**REQUIRED ACTION**
Once the line containing "Palo syttyi 22. helmikuuta kello 17.30 ta" is found, please copy it and all lines after it through the end of the records, exactly, leaving out pictures.

**Records from a data source**
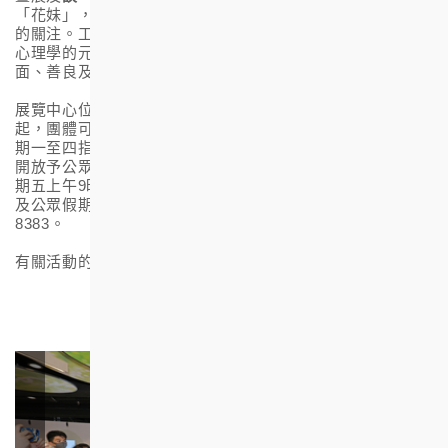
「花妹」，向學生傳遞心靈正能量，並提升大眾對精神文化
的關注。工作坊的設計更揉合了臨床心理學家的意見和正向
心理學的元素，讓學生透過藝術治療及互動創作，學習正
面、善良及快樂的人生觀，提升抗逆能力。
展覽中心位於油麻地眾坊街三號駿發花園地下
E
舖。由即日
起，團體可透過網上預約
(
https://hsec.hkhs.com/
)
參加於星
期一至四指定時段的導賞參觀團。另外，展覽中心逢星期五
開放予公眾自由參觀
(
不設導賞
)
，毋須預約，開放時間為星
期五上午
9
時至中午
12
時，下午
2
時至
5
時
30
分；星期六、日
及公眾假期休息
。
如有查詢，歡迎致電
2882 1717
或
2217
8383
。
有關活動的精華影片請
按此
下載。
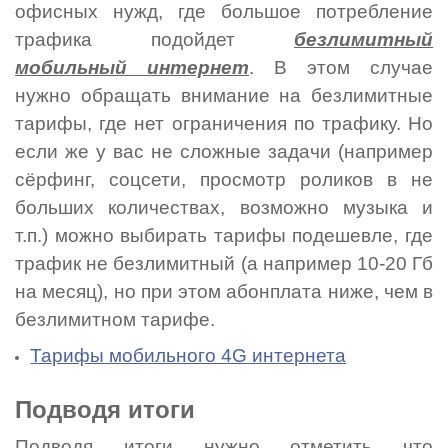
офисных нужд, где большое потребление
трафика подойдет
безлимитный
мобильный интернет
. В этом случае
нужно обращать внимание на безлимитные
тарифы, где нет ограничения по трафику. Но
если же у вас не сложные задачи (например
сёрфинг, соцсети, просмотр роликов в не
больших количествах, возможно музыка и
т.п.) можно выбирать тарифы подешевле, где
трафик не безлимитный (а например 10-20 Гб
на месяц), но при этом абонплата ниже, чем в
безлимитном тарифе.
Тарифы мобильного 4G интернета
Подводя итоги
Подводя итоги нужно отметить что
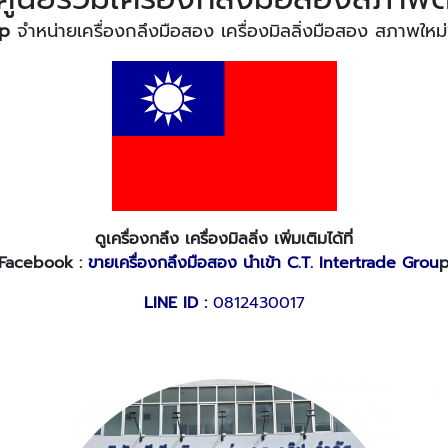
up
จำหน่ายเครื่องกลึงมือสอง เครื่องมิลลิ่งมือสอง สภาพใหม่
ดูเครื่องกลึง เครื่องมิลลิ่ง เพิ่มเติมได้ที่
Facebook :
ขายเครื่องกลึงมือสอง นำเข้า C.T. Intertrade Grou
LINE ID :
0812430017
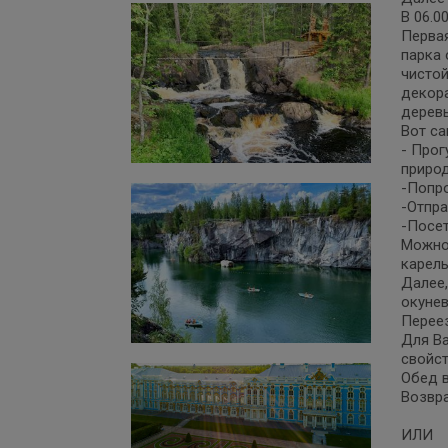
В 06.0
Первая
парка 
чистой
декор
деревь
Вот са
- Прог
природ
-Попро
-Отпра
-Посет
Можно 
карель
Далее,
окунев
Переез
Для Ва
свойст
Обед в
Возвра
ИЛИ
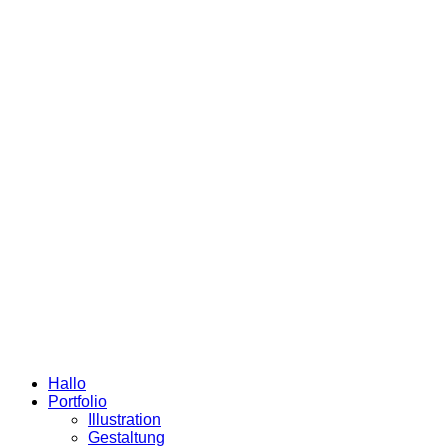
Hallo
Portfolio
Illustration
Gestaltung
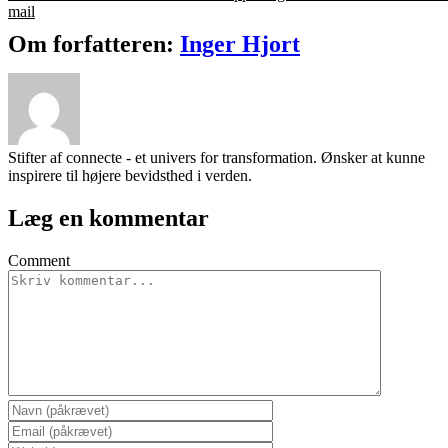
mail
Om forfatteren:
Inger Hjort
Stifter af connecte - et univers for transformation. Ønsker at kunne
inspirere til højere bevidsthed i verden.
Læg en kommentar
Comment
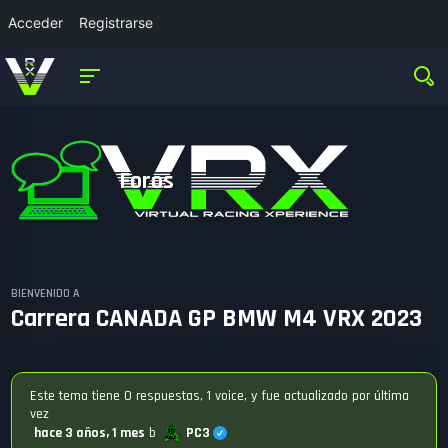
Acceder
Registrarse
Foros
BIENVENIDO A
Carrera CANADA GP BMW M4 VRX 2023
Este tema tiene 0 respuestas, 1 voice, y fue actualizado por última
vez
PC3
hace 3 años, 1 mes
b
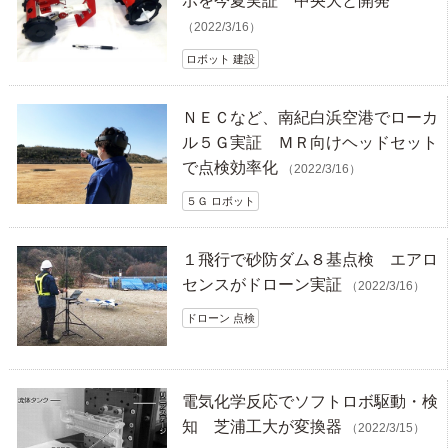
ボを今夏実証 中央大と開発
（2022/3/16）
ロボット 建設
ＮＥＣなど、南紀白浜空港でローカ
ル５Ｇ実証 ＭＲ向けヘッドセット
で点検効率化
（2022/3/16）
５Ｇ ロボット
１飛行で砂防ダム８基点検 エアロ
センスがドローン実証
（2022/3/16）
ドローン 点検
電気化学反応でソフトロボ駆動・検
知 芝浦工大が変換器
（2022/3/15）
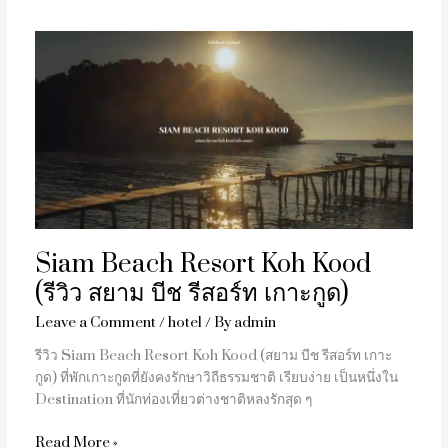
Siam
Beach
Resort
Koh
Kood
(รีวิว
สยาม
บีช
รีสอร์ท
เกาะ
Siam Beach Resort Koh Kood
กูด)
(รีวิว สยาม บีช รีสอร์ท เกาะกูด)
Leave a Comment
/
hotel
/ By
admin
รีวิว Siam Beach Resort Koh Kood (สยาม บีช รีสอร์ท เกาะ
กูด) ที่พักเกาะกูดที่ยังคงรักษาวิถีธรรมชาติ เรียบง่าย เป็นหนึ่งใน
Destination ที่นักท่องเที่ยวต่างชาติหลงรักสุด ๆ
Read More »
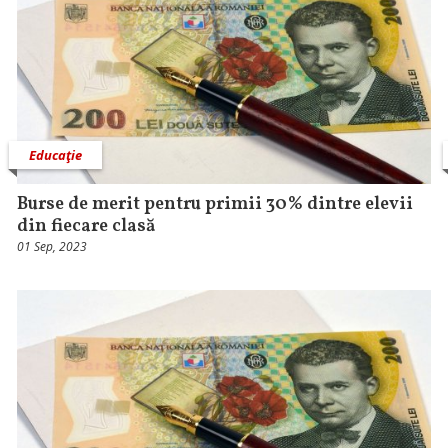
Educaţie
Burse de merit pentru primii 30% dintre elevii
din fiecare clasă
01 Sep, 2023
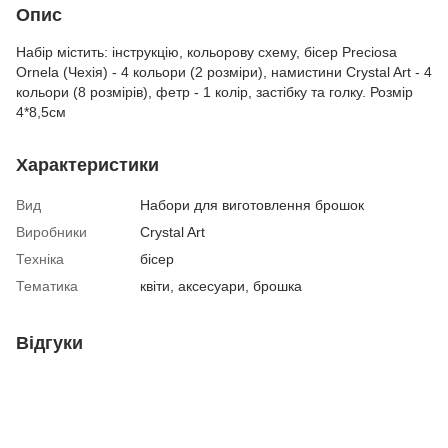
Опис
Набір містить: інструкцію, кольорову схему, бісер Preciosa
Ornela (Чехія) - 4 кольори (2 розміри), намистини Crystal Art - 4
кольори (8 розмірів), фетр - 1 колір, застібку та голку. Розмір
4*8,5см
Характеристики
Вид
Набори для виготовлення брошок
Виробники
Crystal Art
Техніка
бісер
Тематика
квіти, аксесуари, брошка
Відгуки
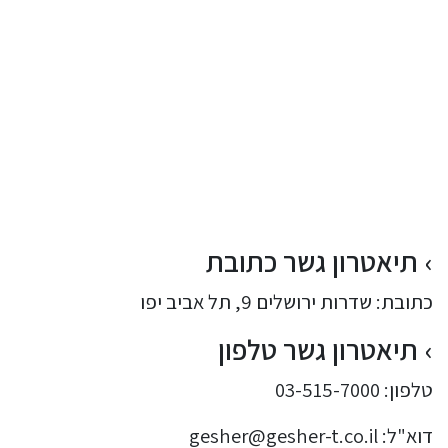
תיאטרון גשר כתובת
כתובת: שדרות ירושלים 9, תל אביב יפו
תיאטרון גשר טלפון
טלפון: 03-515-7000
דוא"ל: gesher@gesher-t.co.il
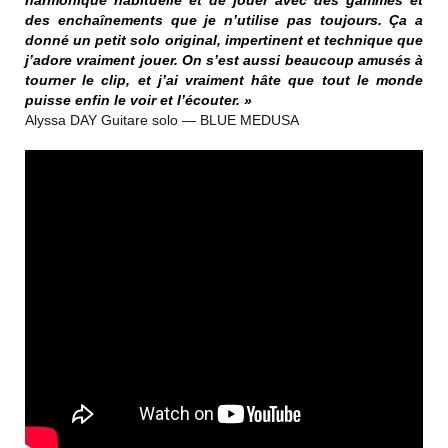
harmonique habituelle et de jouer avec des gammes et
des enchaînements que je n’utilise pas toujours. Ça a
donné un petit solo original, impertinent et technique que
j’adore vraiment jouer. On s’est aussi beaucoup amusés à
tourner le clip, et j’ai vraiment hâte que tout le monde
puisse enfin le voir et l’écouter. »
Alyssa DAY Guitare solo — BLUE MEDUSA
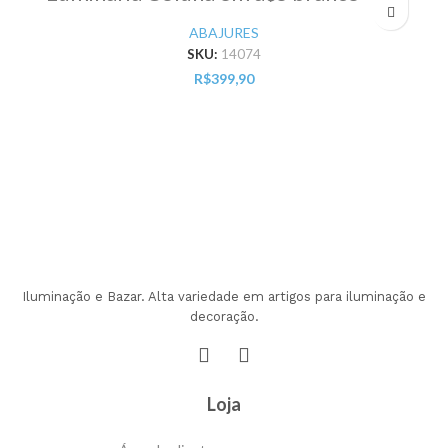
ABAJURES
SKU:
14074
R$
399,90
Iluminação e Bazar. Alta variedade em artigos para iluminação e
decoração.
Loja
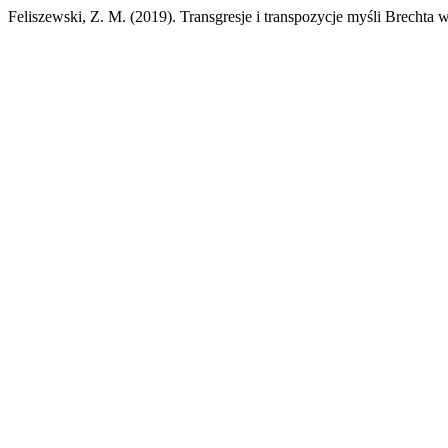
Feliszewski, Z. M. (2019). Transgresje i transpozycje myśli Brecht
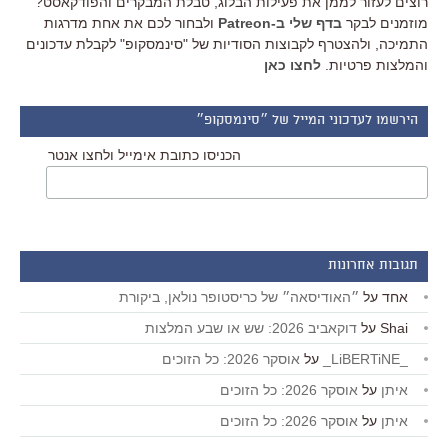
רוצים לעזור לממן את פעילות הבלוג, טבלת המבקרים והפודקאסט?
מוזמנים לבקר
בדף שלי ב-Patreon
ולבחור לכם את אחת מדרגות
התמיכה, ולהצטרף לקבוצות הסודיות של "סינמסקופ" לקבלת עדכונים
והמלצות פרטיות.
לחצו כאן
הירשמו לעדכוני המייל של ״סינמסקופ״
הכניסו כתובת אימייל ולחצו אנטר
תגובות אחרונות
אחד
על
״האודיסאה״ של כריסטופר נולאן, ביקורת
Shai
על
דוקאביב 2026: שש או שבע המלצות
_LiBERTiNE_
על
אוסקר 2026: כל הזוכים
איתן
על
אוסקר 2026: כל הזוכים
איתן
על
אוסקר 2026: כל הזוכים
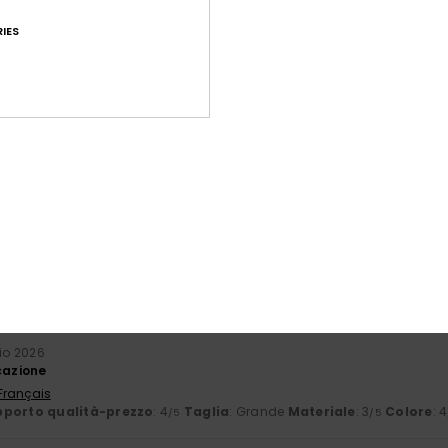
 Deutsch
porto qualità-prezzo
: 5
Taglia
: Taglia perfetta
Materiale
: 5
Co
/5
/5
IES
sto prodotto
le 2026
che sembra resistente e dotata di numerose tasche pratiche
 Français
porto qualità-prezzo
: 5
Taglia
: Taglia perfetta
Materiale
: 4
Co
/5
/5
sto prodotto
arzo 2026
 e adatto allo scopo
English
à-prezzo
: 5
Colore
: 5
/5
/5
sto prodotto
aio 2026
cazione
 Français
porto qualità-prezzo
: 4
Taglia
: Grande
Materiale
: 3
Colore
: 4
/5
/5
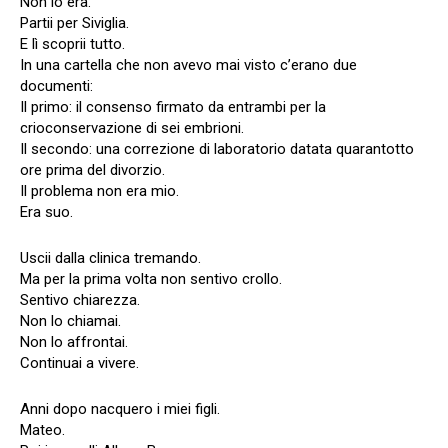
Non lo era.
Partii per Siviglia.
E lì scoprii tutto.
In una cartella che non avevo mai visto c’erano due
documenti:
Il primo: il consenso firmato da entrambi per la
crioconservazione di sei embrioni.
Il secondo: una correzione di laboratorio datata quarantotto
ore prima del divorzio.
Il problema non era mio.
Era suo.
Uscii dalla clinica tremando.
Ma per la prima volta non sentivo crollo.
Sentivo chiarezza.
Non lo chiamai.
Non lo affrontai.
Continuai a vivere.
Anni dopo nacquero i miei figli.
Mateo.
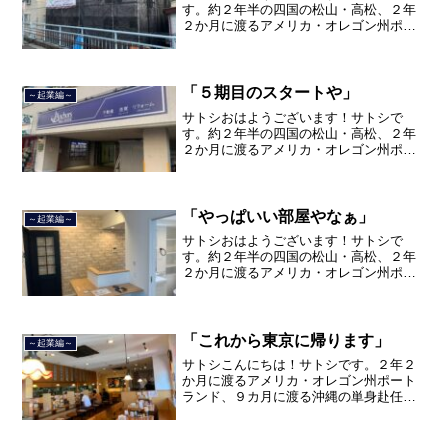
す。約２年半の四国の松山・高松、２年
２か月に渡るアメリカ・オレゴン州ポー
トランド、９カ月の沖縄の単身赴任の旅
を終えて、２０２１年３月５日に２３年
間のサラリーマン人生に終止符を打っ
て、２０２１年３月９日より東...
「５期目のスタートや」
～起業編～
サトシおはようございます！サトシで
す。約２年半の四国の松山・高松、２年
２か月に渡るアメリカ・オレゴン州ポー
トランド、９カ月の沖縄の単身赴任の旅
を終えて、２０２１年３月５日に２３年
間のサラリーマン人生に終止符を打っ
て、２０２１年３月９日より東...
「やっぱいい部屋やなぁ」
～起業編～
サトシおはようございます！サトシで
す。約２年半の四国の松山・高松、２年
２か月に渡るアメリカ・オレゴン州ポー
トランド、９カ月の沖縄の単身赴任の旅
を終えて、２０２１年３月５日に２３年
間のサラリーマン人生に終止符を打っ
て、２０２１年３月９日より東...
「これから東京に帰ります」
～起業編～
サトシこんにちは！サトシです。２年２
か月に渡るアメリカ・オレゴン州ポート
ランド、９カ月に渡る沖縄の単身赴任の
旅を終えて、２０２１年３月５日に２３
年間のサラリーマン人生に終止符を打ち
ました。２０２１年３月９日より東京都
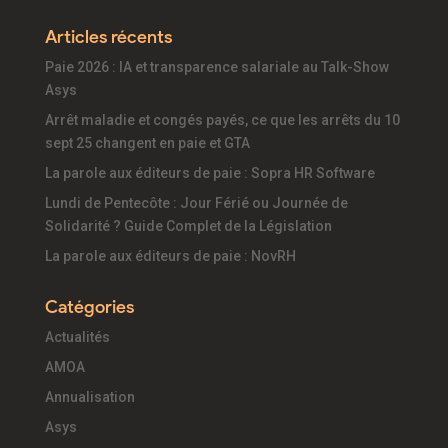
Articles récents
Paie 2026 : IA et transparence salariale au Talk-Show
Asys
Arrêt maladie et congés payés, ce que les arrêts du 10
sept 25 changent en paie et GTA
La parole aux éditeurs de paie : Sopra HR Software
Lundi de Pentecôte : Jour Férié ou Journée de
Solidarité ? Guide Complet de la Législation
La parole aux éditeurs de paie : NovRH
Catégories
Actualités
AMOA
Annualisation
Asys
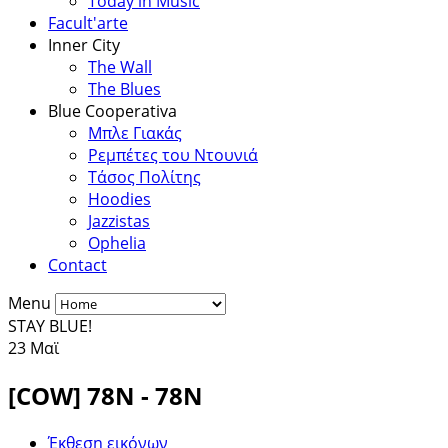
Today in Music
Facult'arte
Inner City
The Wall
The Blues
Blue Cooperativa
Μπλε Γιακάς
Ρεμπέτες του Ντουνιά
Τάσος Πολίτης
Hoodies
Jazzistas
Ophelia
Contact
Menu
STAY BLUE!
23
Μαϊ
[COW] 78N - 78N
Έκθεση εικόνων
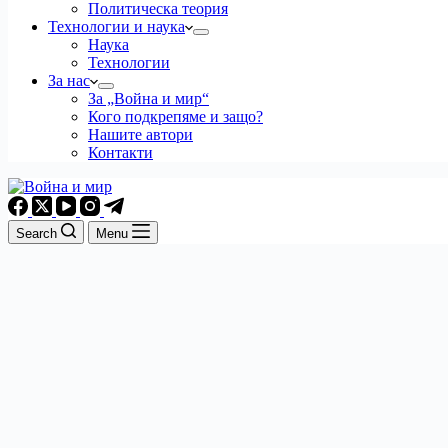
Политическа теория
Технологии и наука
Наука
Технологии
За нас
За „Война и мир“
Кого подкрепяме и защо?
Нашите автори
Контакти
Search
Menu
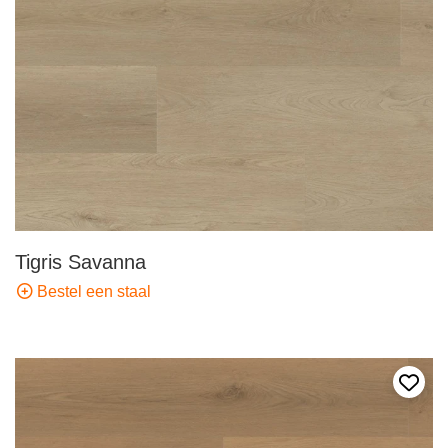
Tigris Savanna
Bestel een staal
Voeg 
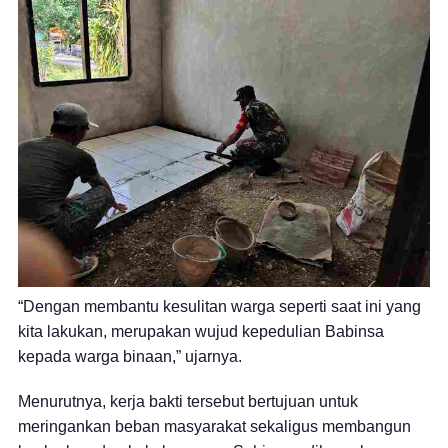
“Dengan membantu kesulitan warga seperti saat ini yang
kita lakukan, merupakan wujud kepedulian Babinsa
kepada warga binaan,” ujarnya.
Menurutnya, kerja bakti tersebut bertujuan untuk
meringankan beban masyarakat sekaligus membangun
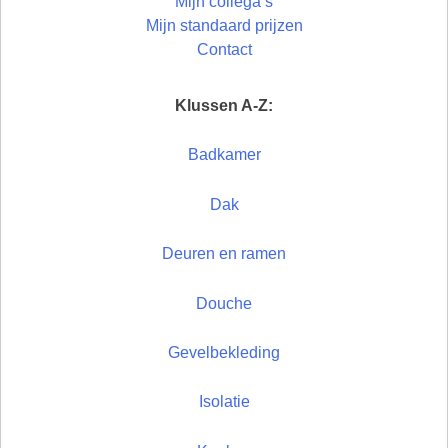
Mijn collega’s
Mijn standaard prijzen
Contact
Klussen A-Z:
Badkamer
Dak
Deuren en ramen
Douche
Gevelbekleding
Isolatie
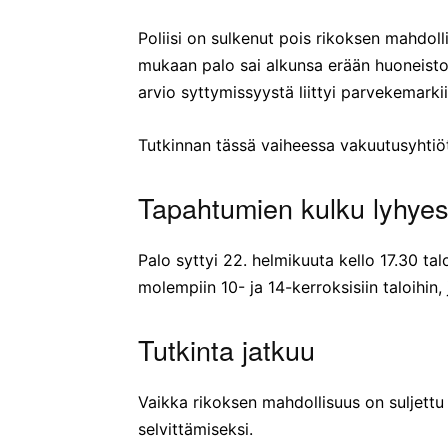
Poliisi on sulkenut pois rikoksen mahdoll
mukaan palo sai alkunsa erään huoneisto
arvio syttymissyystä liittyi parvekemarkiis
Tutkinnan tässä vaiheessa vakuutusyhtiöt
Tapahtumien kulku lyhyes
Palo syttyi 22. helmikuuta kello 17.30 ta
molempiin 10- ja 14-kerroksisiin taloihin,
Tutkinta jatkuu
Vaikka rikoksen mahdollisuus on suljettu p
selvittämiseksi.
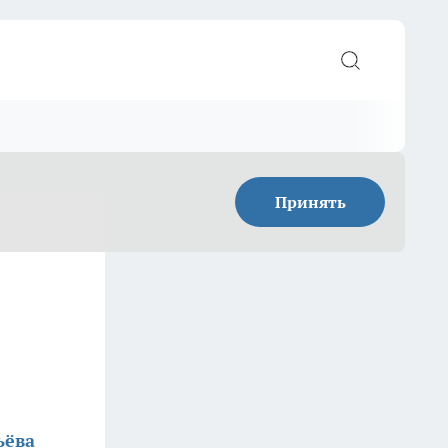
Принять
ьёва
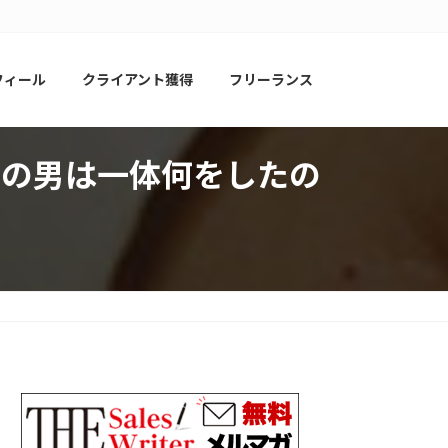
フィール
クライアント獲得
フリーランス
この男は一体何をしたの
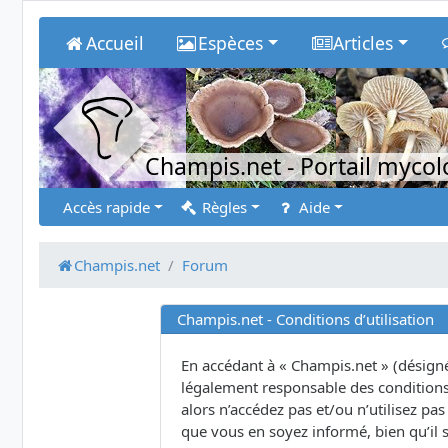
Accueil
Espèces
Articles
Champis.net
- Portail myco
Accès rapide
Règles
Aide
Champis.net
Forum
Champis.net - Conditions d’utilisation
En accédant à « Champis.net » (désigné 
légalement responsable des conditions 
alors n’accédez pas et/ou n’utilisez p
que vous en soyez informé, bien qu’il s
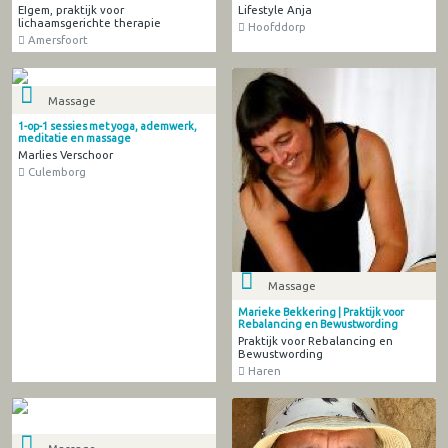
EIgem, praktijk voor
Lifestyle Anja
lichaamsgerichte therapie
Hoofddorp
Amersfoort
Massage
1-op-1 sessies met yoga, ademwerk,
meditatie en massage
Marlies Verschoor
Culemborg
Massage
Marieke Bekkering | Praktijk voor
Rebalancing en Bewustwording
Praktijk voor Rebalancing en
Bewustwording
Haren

**RESPONSE TO THE TASK**
Palo syttyi 22. helmikuuta kello 17.30 ta
molempiin 10- ja 14-kerroksisiin taloihin,
Tutkinta jatkuu
Vaikka rikoksen mahdollisuus on suljettu p
selvittämiseksi.
Принять
ьёва
フィール
クライアント獲得
フリーランス
この男は一体何をしたの
Accueil
Espèces
Articles
Champis.net
- Portail myco
Accès rapide
Règles
Aide
Champis.net
Forum
Champis.net - Conditions d’utilisation
En accédant à « Champis.net » (désigné 
légalement responsable des conditions 
alors n’accédez pas et/ou n’utilisez p
que vous en soyez informé, bien qu’il s
EIgem, praktijk voor
Lifestyle Anja
lichaamsgerichte therapie
Hoofddorp
Amersfoort
Massage
1-op-1 sessies met yoga, ademwerk,
meditatie en massage
Marlies Verschoor
Culemborg
Massage
Marieke Bekkering | Praktijk voor
Rebalancing en Bewustwording
Praktijk voor Rebalancing en
Bewustwording
Haren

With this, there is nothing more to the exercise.